Turning to the projections, Clinton’s turnaround continues to be reflected there as well. Nate Silver’s polls-only forecast, for example, projects a 81.3% likelihood of a Clinton victory and a 18.7% chance of a Republican victory while the ‘Polls-Plus’ forecast gives Clinton a 77.1% chance of winning versus 22.9% for Donald Trump and the “Now-cast,” which purports to project would happen if the election were held today, showing a 85.3% chance of a Clinton victory and a 14.6% chance of a Trump victory. These are all significant improvements over where Clinton was over the past two weeks. As was the case last week, Clinton fares slightly better in Sam Wang’s forecast and in Larry Sabato’s forecast. The New York Times, meanwhile, gives Clinton a 83% chance of winning the race while DailyKos gives Clinton a 93% chance of winning. These are also an improvement over Clinton’s position last week.

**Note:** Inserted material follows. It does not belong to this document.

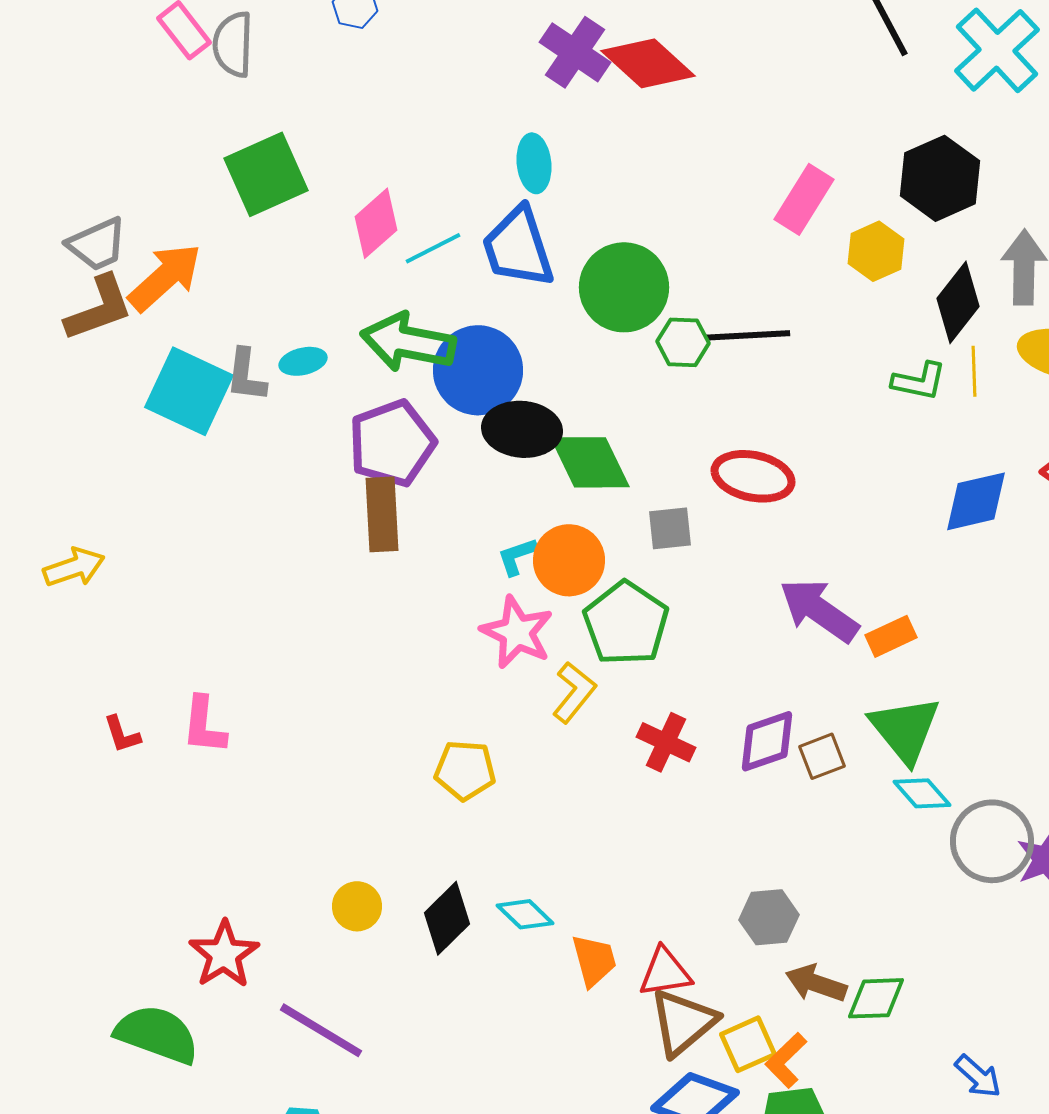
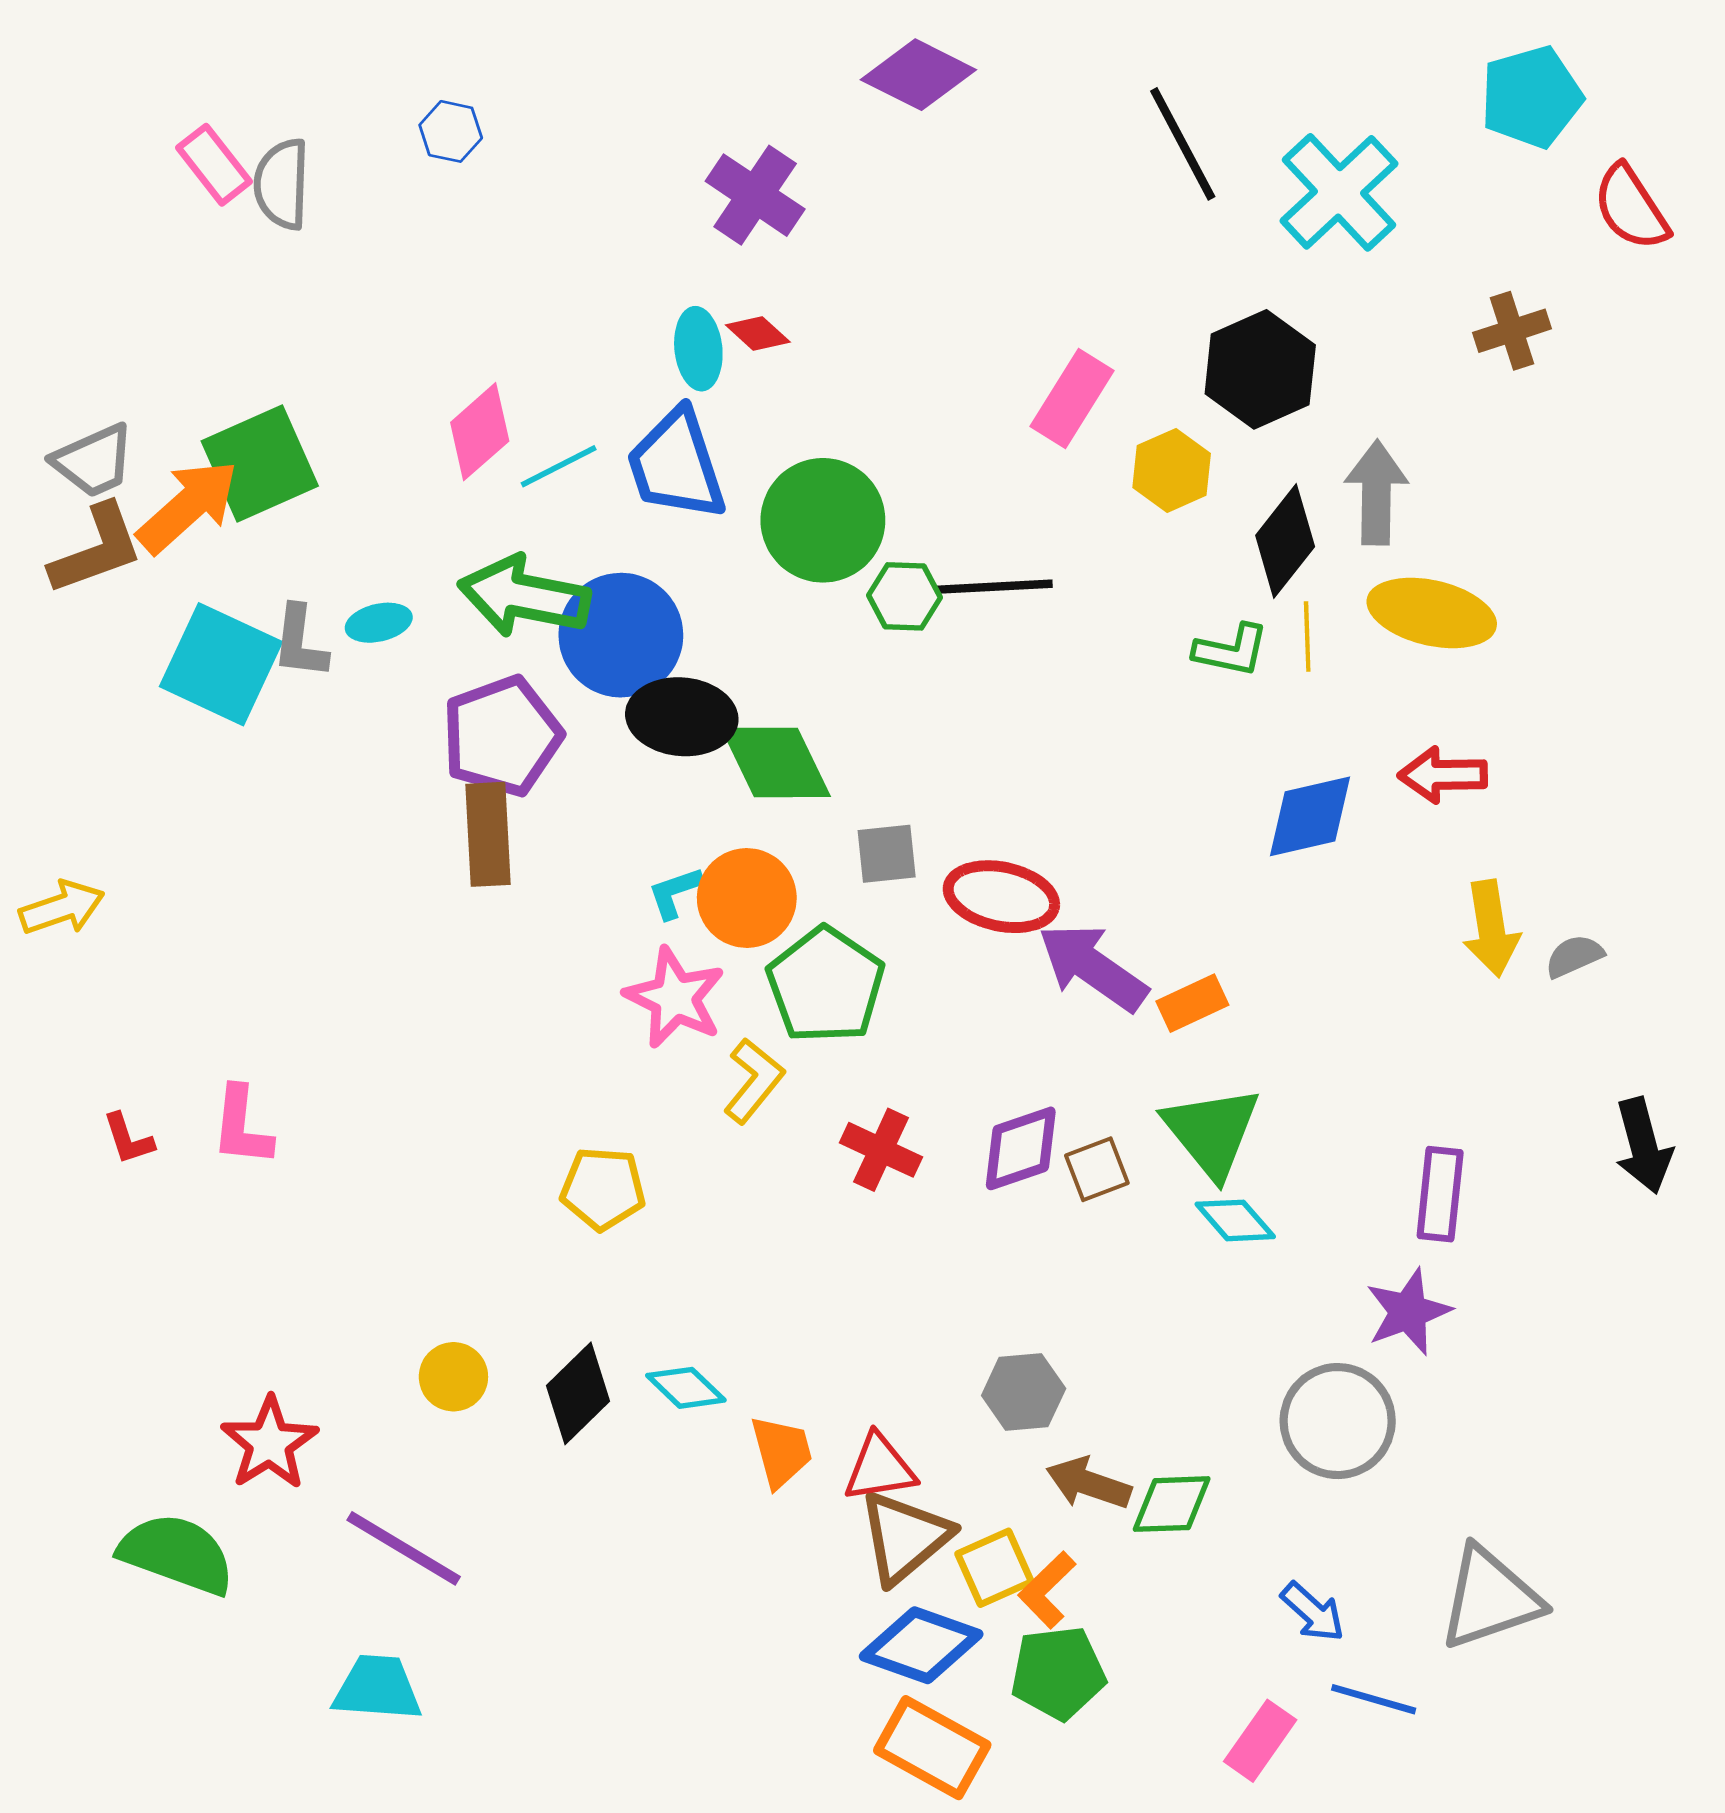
red diamond: (648, 63) -> (758, 333), moved, size x0.5
green square: (266, 174) -> (260, 464), moved
red ellipse: (753, 476) -> (1001, 897), moved
gray circle: (992, 841) -> (1338, 1421), moved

The question going forward, of course, is what impact the latest revelations about Trump’s past statements about women, as well as his performance in tonight’s penultimate debate, will have on the race. For Trump’s core supporters, I tend to doubt that even these comments will be enough to turn them away from a candidate that they have invested their emotions in for the past sixteen months or more. However, Trump was never going to win the election with just the support of those core supporters. To do that, he needs to attract support from independents and other voters who weren’t already in his camp, and he needs to drastically improve his position among women and younger voters. Is it possible that Trump can show enough contrition to stop the bleeding from last week’s revelations? I suppose it is, but it doesn’t seem as though it’s very likely this will happen. First of all, Trump’s supporters are refusing to admit that the comments are as bad as they obviously are, and many of them seem to think that the best way to respond to questions about what Trump said is to regurgitate arguments from the 1990s regarding Bill Clinton’s sexual past, including the allegations that he had sexually assaulted several women going back to the time when he was Governor of Arkansas. The problem is that those stories were largely litigated 20 years ago and it seems unlikely that most Americans are going to want to hear about the yet again.. Second, it just isn’t in Trump’s nature to be apologetic and we already know that he is easily goaded into putting his foot in his mouth. In the last debate, for example, all Hillary Clinton had to do was mention the Miss Universe comments and Trump took to the issue like someone who can’t help himself when it comes to attacking people. Finally, the fact that this is going to be a “town hall” style debate means that it will be much harder for him to go on the attack against Clinton. Given all that, the odds that Trump will be able to turn things around seem to be quite low.